List of Related tickets:
- TicketID: #12345, Type of Positive: Suspicious Activity, Description: A similar alert was generated on the same day, which highlighted suspicious activity on a corporate device. In this incident, it was identified that the device was compromised through a phishing attack. Immediate remediation steps were taken by disconnecting the device from the network and conducting a thorough investigation.
- TicketID: #23456, Type of Positive: Malware, Description: Another alert generated a few days before this incident highlighted malware activity on the system. The malware was identified as a RAT and was used to gain unauthorized access to the system from a remote server. The device was immediately isolated from the network and all credentials were reset.
- TicketID: #34567, Type of Positive: Account Compromise, Description: This alert identified that an account belonging to a senior employee was compromised and used to access sensitive files. The investigation found that the attack vector was a phishing email, and the remediation steps involved resetting the compromised user account and advising all users to be vigilant against suspicious emails.

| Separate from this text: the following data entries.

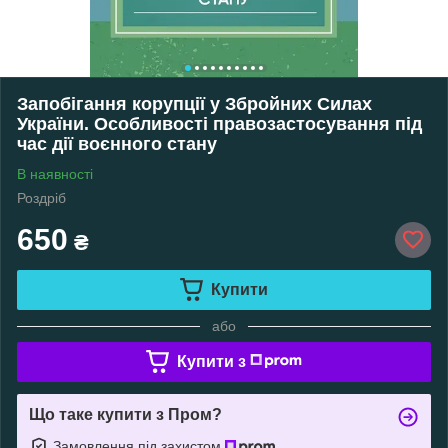
Запобігання корупції у Збройних Силах
України. Особливості правозастосування під
час дії воєнного стану
В наявності
Роздріб
650
₴
Купити
або
Купити з
Що таке купити з Пром?
Замовлення під захистом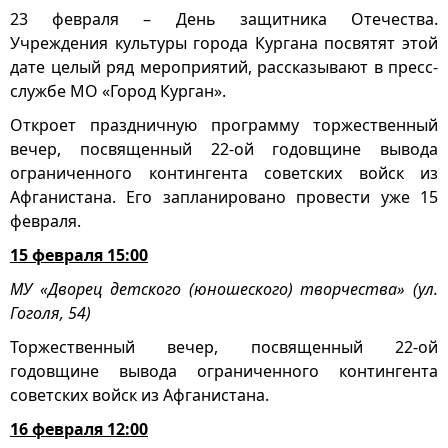
23 февраля – День защитника Отечества.
Учреждения культуры города Кургана посвятят этой
дате целый ряд мероприятий, рассказывают в пресс-
службе МО «Город Курган».
Откроет праздничную программу торжественный
вечер, посвященный 22-ой годовщине вывода
ограниченного контингента советских войск из
Афганистана. Его запланировано провести уже 15
февраля.
15 февраля 15:00
МУ «Дворец детского (юношеского) творчества» (ул.
Гоголя, 54)
Торжественный вечер, посвященный 22-ой
годовщине вывода ограниченного контингента
советских войск из Афганистана.
16 февраля 12:00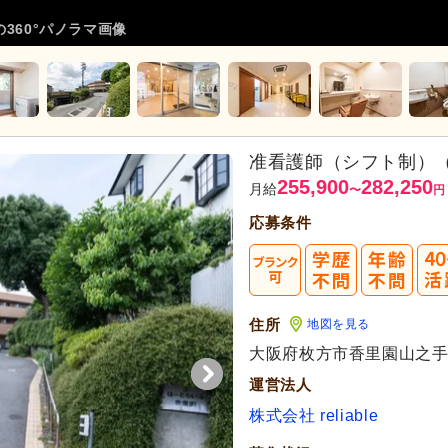
360°パノラマ画像
准看護師（シフト制）
255,900
282,250
月給
〜
円
応募条件
住所
地図を見る
代活躍
大阪府枚方市香里園山之手町
運営法人
株式会社 reliable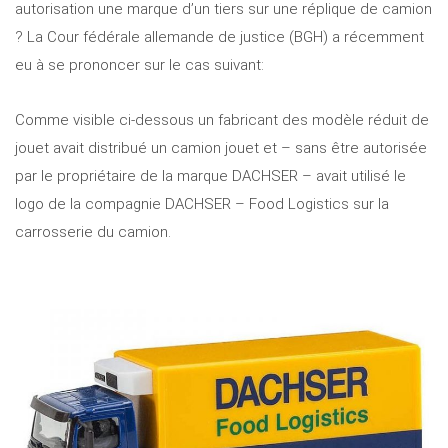
autorisation une marque d’un tiers sur une réplique de camion
? La Cour fédérale allemande de justice (BGH) a récemment
eu à se prononcer sur le cas suivant:
Comme visible ci-dessous un fabricant des modèle réduit de
jouet avait distribué un camion jouet et – sans être autorisée
par le propriétaire de la marque DACHSER – avait utilisé le
logo de la compagnie DACHSER – Food Logistics sur la
carrosserie du camion.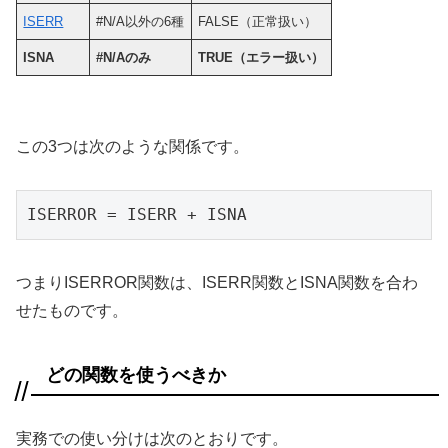
ISERR
#N/A以外の6種
FALSE（正常扱い）
ISNA
#N/Aのみ
TRUE（エラー扱い）
この3つは次のような関係です。
ISERROR = ISERR + ISNA
つまりISERROR関数は、ISERR関数とISNA関数を合わ
せたものです。
どの関数を使うべきか
実務での使い分けは次のとおりです。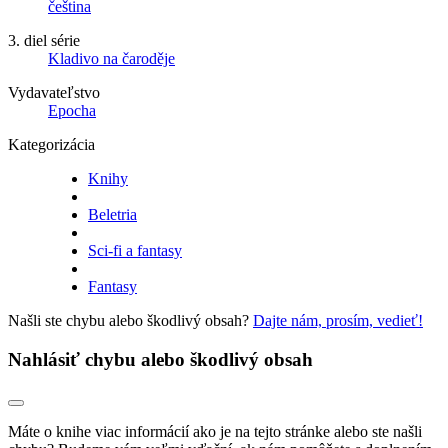
čeština
3. diel série
Kladivo na čaroděje
Vydavateľstvo
Epocha
Kategorizácia
Knihy
Beletria
Sci-fi a fantasy
Fantasy
Našli ste chybu alebo škodlivý obsah?
Dajte nám, prosím, vedieť!
Nahlásiť chybu alebo škodlivý obsah
Máte o knihe viac informácií ako je na tejto stránke alebo ste našli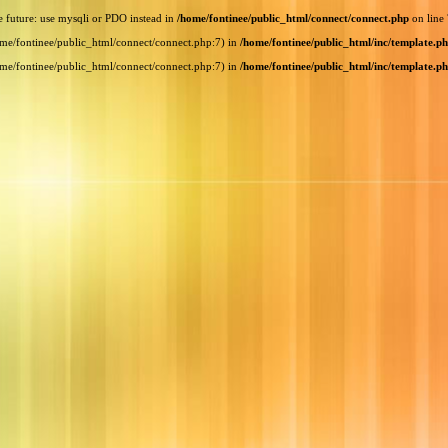
e future: use mysqli or PDO instead in
/home/fontinee/public_html/connect/connect.php
on line
home/fontinee/public_html/connect/connect.php:7) in
/home/fontinee/public_html/inc/template.p
home/fontinee/public_html/connect/connect.php:7) in
/home/fontinee/public_html/inc/template.p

- TicketID: #45678, Type of Positive: Credential Theft, Description: This alert highlighted that a user’s credentials were stolen and used to log in to a corporate device. The investigation found that the user had fallen victim to a phishing email, and their credentials were used to gain unauthorized access to the system. The device was immediately isolated from the network, and the user was advised to change their password and enable multi-factor authentication.
- TicketID: #56789, Type of Positive: Insider Threat, Description: This alert highlighted suspicious activity on a corporate device belonging to an employee who had recently resigned. It was identified that the employee had accessed sensitive files and attempted to transfer them to an external drive. The device was immediately disconnected from the network, and the employee’s access to sensitive files was revoked.

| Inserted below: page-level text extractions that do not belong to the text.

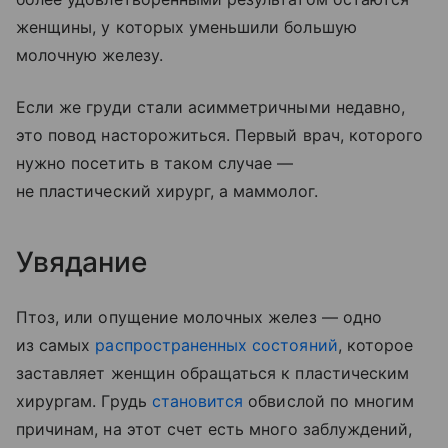
женщины, у которых уменьшили большую
молочную железу.
Если же груди стали асимметричными недавно,
это повод насторожиться. Первый врач, которого
нужно посетить в таком случае —
не пластический хирург, а маммолог.
Увядание
Птоз, или опущение молочных желез — одно
из самых
распространенных состояний
, которое
заставляет женщин обращаться к пластическим
хирургам. Грудь
становится
обвислой по многим
причинам, на этот счет есть много заблуждений,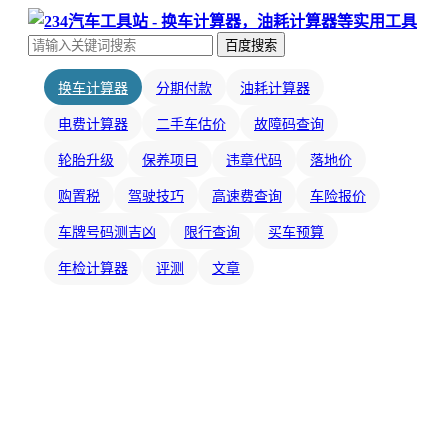
百度搜索
换车计算器
分期付款
油耗计算器
电费计算器
二手车估价
故障码查询
轮胎升级
保养项目
违章代码
落地价
购置税
驾驶技巧
高速费查询
车险报价
车牌号码测吉凶
限行查询
买车预算
年检计算器
评测
文章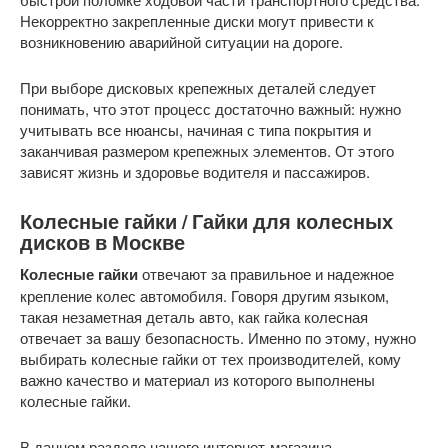
Некорректно закрепленные диски могут привести к
возникновению аварийной ситуации на дороге.
При выборе дисковых крепежных деталей следует
понимать, что этот процесс достаточно важный: нужно
учитывать все нюансы, начиная с типа покрытия и
заканчивая размером крепежных элементов. От этого
зависят жизнь и здоровье водителя и пассажиров.
Колесные гайки / Гайки для колесных
дисков в Москве
Колесные гайки
отвечают за правильное и надежное
крепление колес автомобиля. Говоря другим языком,
такая незаметная деталь авто, как гайка колесная
отвечает за вашу безопасность. Именно по этому, нужно
выбирать колесные гайки от тех производителей, кому
важно качество и материал из которого выполнены
колесные гайки.
В данном разделе нашего интернет-магазина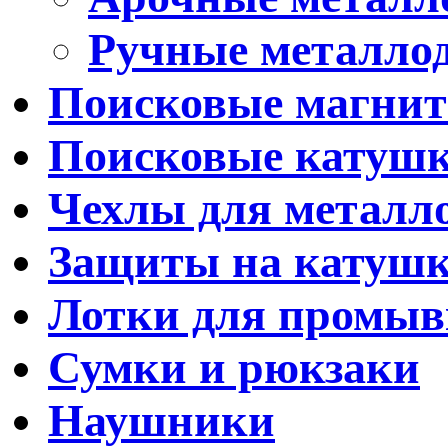
Ручные металло
Поисковые магни
Поисковые катуш
Чехлы для металл
Защиты на катуш
Лотки для промыв
Сумки и рюкзаки
Наушники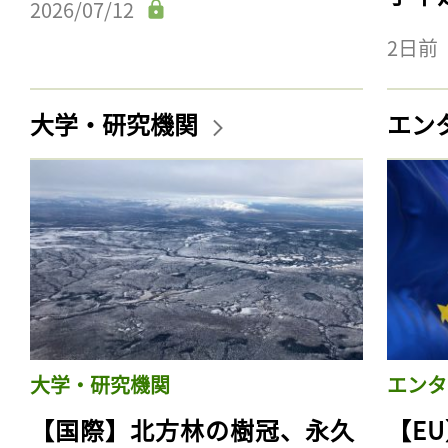
2026/07/12
2日前
大学・研究機関
エン
大学・研究機関
エンタ
【国際】北方林の樹冠、永久
【E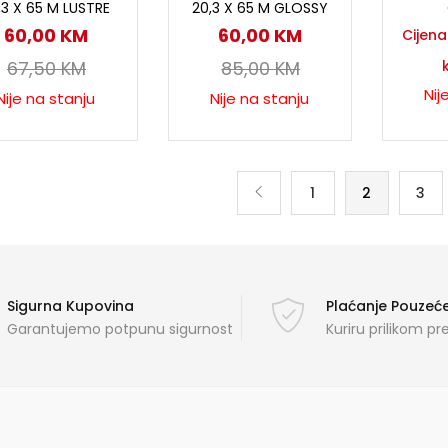
,3 X 65 M LUSTRE
20,3 X 65 M GLOSSY
60,00
KM
60,00
KM
Cijen
67,50
KM
85,00
KM
Nij
Nije na stanju
Nije na stanju
1
2
3
Sigurna Kupovina
Plaćanje Pouze
Garantujemo potpunu sigurnost
Kuriru prilikom p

Based on the related tickets, it is recommended that immediate remediation steps are taken, including disconnecting the device from the network and conducting a thorough investigation to identify the extent of the damage. All credentials for the affected user should be reset, and multi-factor authentication should be enabled. Additionally, all users should be advised to be vigilant against suspicious emails, and regular security awareness training should be provided. Further, it is recommended to conduct a threat hunting exercise to identify similar incidents in the environment.
In future articles we will add embeddings and vector databases to improve the accuracy in the search for related solutions.
Conclusion
We can conclude that we are facing a new stage in the world of cybersecurity where AI will have a fundamental role not only in terms of threats (which also), but to help cybersecurity teams to be much more efficient and fast in the response. As we have seen in this use case and in those that will come in future articles, it is not something difficult, so there is no excuse not to start using these technologies that are at our disposal.